PROBLEM TO WORK ON:
Give back only one number: how many lines in the data below contain the word "more".
# # # # # # #
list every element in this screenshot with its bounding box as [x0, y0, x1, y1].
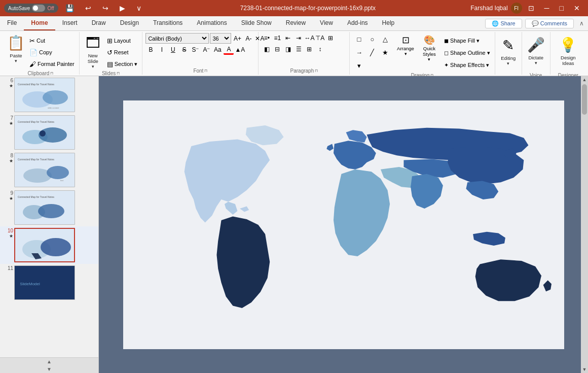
font-size-select[interactable]: 36 12 24 48 — [210, 33, 231, 44]
font-label[interactable]: Font ⊓ — [145, 67, 255, 74]
reset-button[interactable]: ↺Reset — [105, 47, 139, 58]
slides-label[interactable]: Slides ⊓ — [83, 70, 139, 76]
arrange-button[interactable]: ⊡ Arrange ▾ — [395, 33, 416, 58]
shape-outline-button[interactable]: ◻Shape Outline ▾ — [443, 47, 492, 58]
text-direction-button[interactable]: ↔A — [304, 33, 314, 43]
tab-insert[interactable]: Insert — [55, 16, 85, 30]
slide-thumb-7[interactable]: 7 ★ Connected Map for Travel Notes — [0, 114, 98, 151]
editing-button[interactable]: ✎ Editing ▾ — [498, 36, 519, 72]
slide-thumb-11[interactable]: 11 SlideModel — [0, 264, 98, 301]
save-button[interactable]: 💾 — [61, 3, 78, 13]
numbered-list-button[interactable]: ≡1 — [272, 33, 282, 43]
align-left-button[interactable]: ◧ — [262, 44, 272, 54]
decrease-indent-button[interactable]: ⇤ — [283, 33, 293, 43]
vscroll-thumb[interactable] — [582, 84, 587, 115]
world-map-svg[interactable] — [136, 108, 552, 342]
shape-star[interactable]: ★ — [379, 46, 391, 58]
center-align-button[interactable]: ⊟ — [272, 44, 282, 54]
autosave-area[interactable]: AutoSave Off — [4, 4, 58, 13]
tab-animations[interactable]: Animations — [190, 16, 234, 30]
slide-thumb-img-11[interactable]: SlideModel — [14, 265, 75, 300]
shape-rect[interactable]: □ — [353, 33, 365, 45]
vscroll-up-arrow[interactable]: ▲ — [582, 77, 587, 82]
line-spacing-button[interactable]: ↕ — [315, 44, 325, 54]
redo-button[interactable]: ↪ — [98, 3, 113, 13]
cut-button[interactable]: ✂Cut — [28, 35, 76, 46]
shape-triangle[interactable]: △ — [379, 33, 391, 45]
tab-view[interactable]: View — [313, 16, 340, 30]
tab-slideshow[interactable]: Slide Show — [234, 16, 279, 30]
shape-effects-button[interactable]: ✦Shape Effects ▾ — [443, 59, 492, 71]
underline-button[interactable]: U — [168, 45, 178, 55]
font-name-select[interactable]: Calibri (Body) — [145, 33, 209, 44]
quick-access-more[interactable]: ∨ — [132, 3, 145, 13]
ribbon-display-button[interactable]: ⊡ — [524, 3, 538, 13]
increase-indent-button[interactable]: ⇥ — [293, 33, 304, 43]
bullet-list-button[interactable]: ≡• — [262, 33, 272, 43]
tab-transitions[interactable]: Transitions — [146, 16, 190, 30]
slide-thumb-img-8[interactable]: Connected Map for Travel Notes text — [14, 153, 75, 187]
tab-draw[interactable]: Draw — [85, 16, 113, 30]
increase-font-button[interactable]: A+ — [232, 33, 242, 44]
tab-review[interactable]: Review — [279, 16, 313, 30]
present-button[interactable]: ▶ — [116, 3, 129, 13]
paste-button[interactable]: 📋 Paste ▾ — [5, 33, 27, 70]
slide-panel-scroll-up[interactable]: ▲ — [0, 358, 98, 365]
align-right-button[interactable]: ◨ — [283, 44, 293, 54]
bold-button[interactable]: B — [145, 45, 156, 55]
restore-button[interactable]: □ — [556, 3, 568, 13]
shape-arrow[interactable]: → — [353, 46, 365, 58]
slide-panel-scroll-down[interactable]: ▼ — [0, 365, 98, 373]
quick-styles-button[interactable]: 🎨 Quick Styles ▾ — [419, 33, 439, 63]
font-color-button[interactable]: A — [224, 45, 234, 55]
share-button[interactable]: 🌐 Share — [485, 19, 522, 28]
shape-line[interactable]: ╱ — [366, 46, 378, 58]
minimize-button[interactable]: ─ — [540, 3, 554, 13]
layout-button[interactable]: ⊞Layout — [105, 35, 139, 46]
slide-panel-scroll[interactable]: 6 ★ Connected Map for Travel Notes slide… — [0, 76, 98, 357]
comments-button[interactable]: 💬 Comments — [525, 19, 574, 28]
align-text-button[interactable]: ⊤A — [315, 33, 325, 43]
slide-thumb-10[interactable]: 10 ★ — [0, 226, 98, 264]
strikethrough-button[interactable]: S — [179, 45, 189, 55]
italic-button[interactable]: I — [157, 45, 167, 55]
shape-fill-button[interactable]: ◼Shape Fill ▾ — [443, 35, 492, 46]
paragraph-label[interactable]: Paragraph ⊓ — [262, 67, 346, 74]
justify-button[interactable]: ☰ — [293, 44, 304, 54]
slide-thumb-6[interactable]: 6 ★ Connected Map for Travel Notes slide… — [0, 76, 98, 114]
copy-button[interactable]: 📄Copy — [28, 47, 76, 58]
vscroll-down-arrow[interactable]: ▼ — [582, 367, 587, 372]
columns-button[interactable]: ⊞ — [304, 44, 314, 54]
tab-addins[interactable]: Add-ins — [340, 16, 375, 30]
undo-button[interactable]: ↩ — [81, 3, 95, 13]
section-button[interactable]: ▤Section ▾ — [105, 58, 139, 70]
ribbon-collapse-arrow[interactable]: ∧ — [575, 19, 588, 28]
format-painter-button[interactable]: 🖌Format Painter — [28, 58, 76, 70]
clipboard-label[interactable]: Clipboard ⊓ — [5, 70, 76, 76]
tab-design[interactable]: Design — [113, 16, 146, 30]
autosave-toggle[interactable] — [32, 5, 45, 12]
new-slide-button[interactable]: 🗔 New Slide ▾ — [83, 33, 103, 70]
decrease-font-button[interactable]: A- — [243, 33, 253, 44]
dictate-button[interactable]: 🎤 Dictate ▾ — [525, 35, 547, 72]
character-spacing-button[interactable]: A⁻ — [201, 45, 211, 55]
tab-help[interactable]: Help — [375, 16, 402, 30]
shapes-more-button[interactable]: ▾ — [353, 59, 365, 72]
slide-thumb-img-7[interactable]: Connected Map for Travel Notes — [14, 115, 75, 150]
slide-thumb-img-9[interactable]: Connected Map for Travel Notes — [14, 190, 75, 225]
smartart-button[interactable]: ⊞ — [325, 33, 336, 43]
highlight-color-button[interactable]: ▲A — [235, 45, 245, 55]
shadow-button[interactable]: S⁻ — [190, 45, 200, 55]
change-case-button[interactable]: Aa — [212, 45, 223, 55]
slide-thumb-img-6[interactable]: Connected Map for Travel Notes slide con… — [14, 78, 75, 112]
slide-canvas[interactable] — [123, 100, 564, 349]
close-button[interactable]: ✕ — [570, 3, 584, 13]
slide-thumb-9[interactable]: 9 ★ Connected Map for Travel Notes — [0, 189, 98, 226]
slide-thumb-img-10[interactable] — [14, 228, 75, 262]
shape-oval[interactable]: ○ — [366, 33, 378, 45]
design-ideas-button[interactable]: 💡 Design Ideas — [554, 35, 583, 72]
slide-thumb-8[interactable]: 8 ★ Connected Map for Travel Notes text — [0, 151, 98, 189]
tab-file[interactable]: File — [0, 16, 24, 30]
canvas-vscroll[interactable]: ▲ ▼ — [581, 76, 588, 373]
tab-home[interactable]: Home — [24, 16, 55, 30]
# # # # # # #
SOLUTION TO THE PROBLEM:
2